• Work to be completed: Without including the pictures, copy each line below exactly as it reads.

[Source data]

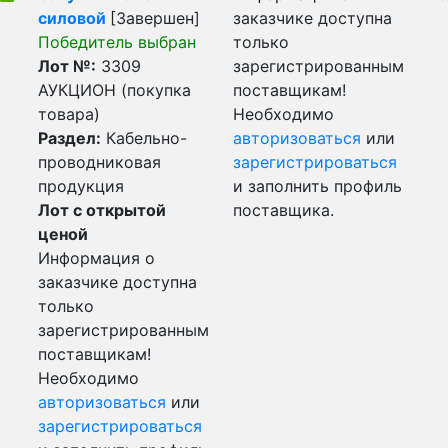
силовой
[Завершен]
заказчике доступна
Победитель выбран
только
Лот №:
3309
зарегистрированным
АУКЦИОН (покупка
поставщикам!
товара)
Необходимо
Раздел:
Кабельно-
авторизоваться
или
проводниковая
зарегистрироваться
продукция
и заполнить профиль
Лот с открытой
поставщика.
ценой
Информация о
заказчике доступна
только
зарегистрированным
поставщикам!
Необходимо
авторизоваться
или
зарегистрироваться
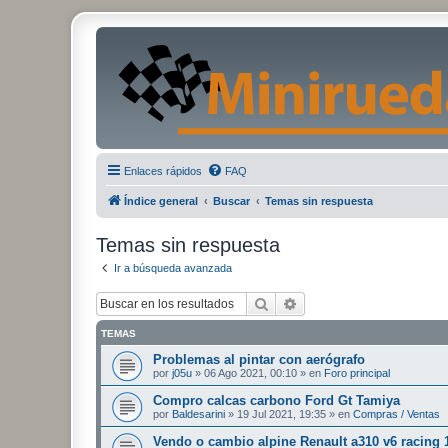
Enlaces rápidos
FAQ
Índice general
Buscar
Temas sin respuesta
Temas sin respuesta
Ir a búsqueda avanzada
Buscar
Búsqueda avanzada
TEMAS
Problemas al pintar con aerógrafo
por
j05u
»
06 Ago 2021, 00:10
» en
Foro principal
Compro calcas carbono Ford Gt Tamiya
por
Baldesarini
»
19 Jul 2021, 19:35
» en
Compras / Ventas
Vendo o cambio alpine Renault a310 v6 racing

• Output of the task:
силовой
[Завершен]
заказчике доступна
Победитель выбран
только
Лот №:
3309
зарегистрированным
АУКЦИОН (покупка
поставщикам!
товара)
Необходимо
Раздел:
Кабельно-
авторизоваться
или
проводниковая
зарегистрироваться
продукция
и заполнить профиль
Лот с открытой
поставщика.
ценой
Информация о
заказчике доступна
только
зарегистрированным
поставщикам!
Необходимо
авторизоваться
или
зарегистрироваться
Enlaces rápidos
FAQ
Índice general
Buscar
Temas sin respuesta
Temas sin respuesta
Ir a búsqueda avanzada
Buscar
Búsqueda avanzada
TEMAS
Problemas al pintar con aerógrafo
por
j05u
»
06 Ago 2021, 00:10
» en
Foro principal
Compro calcas carbono Ford Gt Tamiya
por
Baldesarini
»
19 Jul 2021, 19:35
» en
Compras / Ventas
Vendo o cambio alpine Renault a310 v6 racing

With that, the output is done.